The 2017-18 Fellows, who range in age from about 28 to 32, are all athletes. Dustin Greenhill, an All-American gymnast at West Point, started running while serving in the Army. Jeff Peck, a four-sport high school athlete who played intramurals at Northwestern, has run the 12-person, 200-mile Hood to Coast relay multiple times. Surya Mundluru played NCAA Division I tennis at the University of Missouri-Kansas City. Ian “Corky” Corcoran-Schwartz played baseball and rugby at Johns Hopkins.

And then there’s Floccari, a former pitcher for the Saint Louis University softball team, who has completed several half marathons.

Most of the staff’s team members, who range in age from about 40 to 68, were former Fellows, and they have run the relay many times, said Dr. Riccio, a staff orthopedic surgeon and avid cross fitter. Dr. Sucato participated as a staff member the first year of the competition.

Others include Dr.
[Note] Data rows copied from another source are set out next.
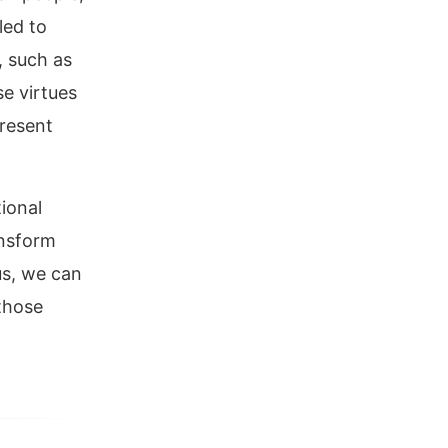
led to
, such as
e virtues
present
tional
ansform
us, we can
 those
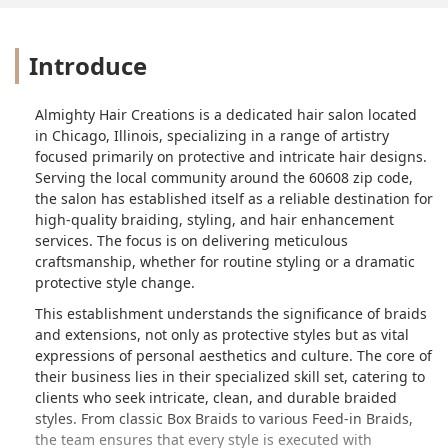
Introduce
Almighty Hair Creations is a dedicated hair salon located
in Chicago, Illinois, specializing in a range of artistry
focused primarily on protective and intricate hair designs.
Serving the local community around the 60608 zip code,
the salon has established itself as a reliable destination for
high-quality braiding, styling, and hair enhancement
services. The focus is on delivering meticulous
craftsmanship, whether for routine styling or a dramatic
protective style change.
This establishment understands the significance of braids
and extensions, not only as protective styles but as vital
expressions of personal aesthetics and culture. The core of
their business lies in their specialized skill set, catering to
clients who seek intricate, clean, and durable braided
styles. From classic Box Braids to various Feed-in Braids,
the team ensures that every style is executed with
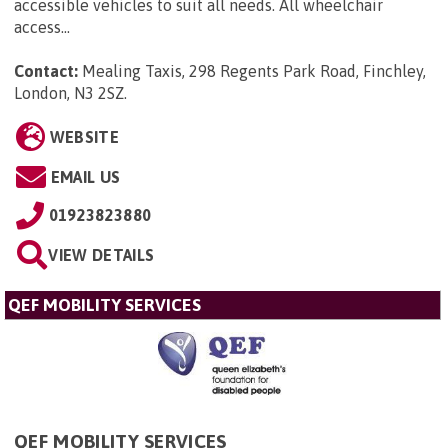
accessible vehicles to suit all needs. All wheelchair
access...
Contact:
Mealing Taxis, 298 Regents Park Road, Finchley,
London, N3 2SZ
.
WEBSITE
EMAIL US
01923823880
VIEW DETAILS
QEF MOBILITY SERVICES
QEF MOBILITY SERVICES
Philip Wilson, assistant chief of staff and director of the Center for Excellence in Sports Medicine, who competes in cutting horse events; Dr. John Birch, assistant chief of staff smeritus, an avid soccer player and long-distance runner; and Dr. Henry Ellis, a staff orthopedic surgeon and competitive skier, who has worked as a physician for the U.S. Olympic Ski Team.

Floccari said she and her co-Fellows have become more focused as race day approaches.

“We weren’t taking it as seriously until we found out the history and that the staff wins every year,” she said. “We’ve been ramping up our training. We’ve been doing some strategizing.”